Henderson's long, loud, and spotless baseball career is a testament to his integrity and high character. You can take the Rickey out of baseball, but you can't take the Rickey out of Rickey.

Rickey Henderson Now

If you're looking for Rickey Henderson now, you'll still find him in the usual spots. The Baseball Hall of Fame inducted and enshrined Rickey in 2009, but he doesn't just hang around Cooperstown chatting it up with Babe Ruth's ghost.

Henderson's life is still devoted to baseball.

He may be chilling in the dugout, talking up a batter. You may spot him in the outfield, coaching a young prospect. You might even find him in Las Vegas, where everyone is obsessed with statistics. Everyone except Rickey, that is.

Henderson now works as a roving baseball instructor, following coaching gigs from town to town.
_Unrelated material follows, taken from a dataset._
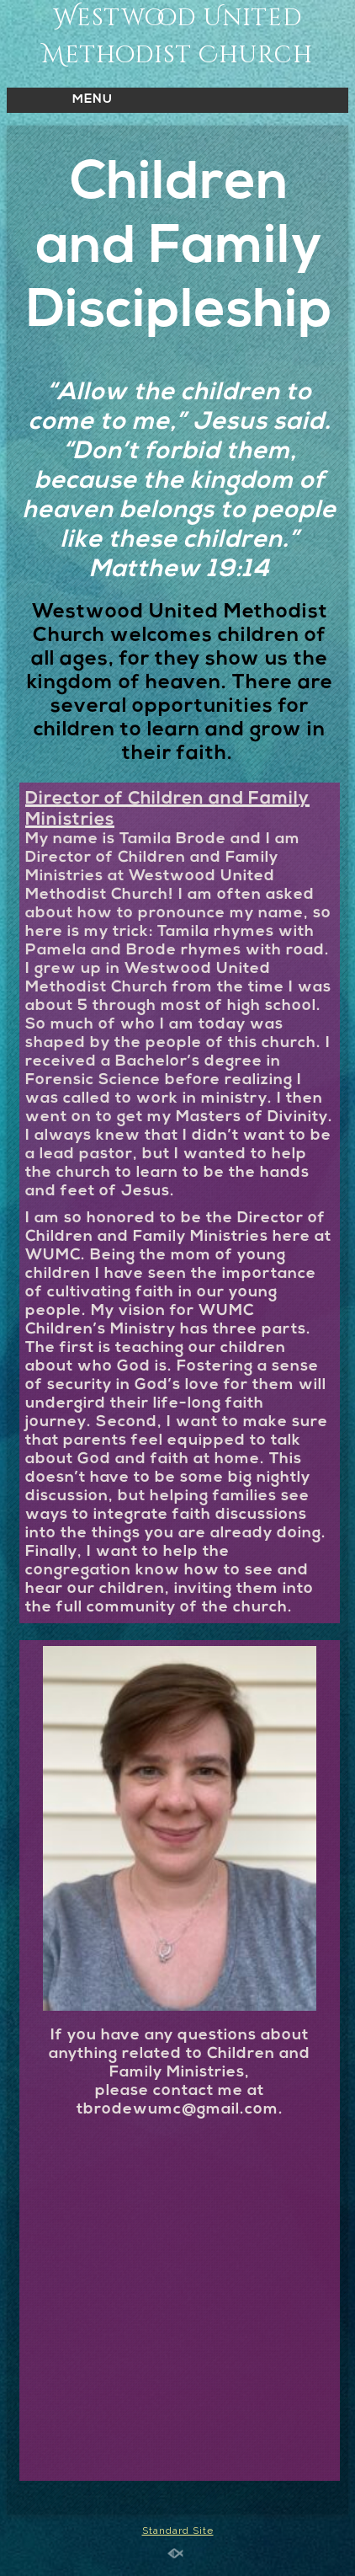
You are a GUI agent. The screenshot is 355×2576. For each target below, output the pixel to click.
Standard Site (178, 2530)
He coaches minor league and independent league squads and will assist in the Majors when the opportunity arises. Henderson is a natural competitor.

He can never outrun that, no matter how fast he was.

Henderson eschews the modern statistics that made his former club famous in Moneyball. Those advanced statistics suggest Henderson may have done more damage than good with all his failed base stealing attempts.

But Henderson won't hear it, and why should he? It was Bill James, the founder of those same statistics, who saw Henderson was good enough to be inducted, twice. Some things numbers can't quantify, no matter how advanced the statistics.

Rickey Henderson had it all — those qualities both quantifiable and unquantifiable. Baseball history has never seen anyone like Rickey Henderson, and we likely never will again.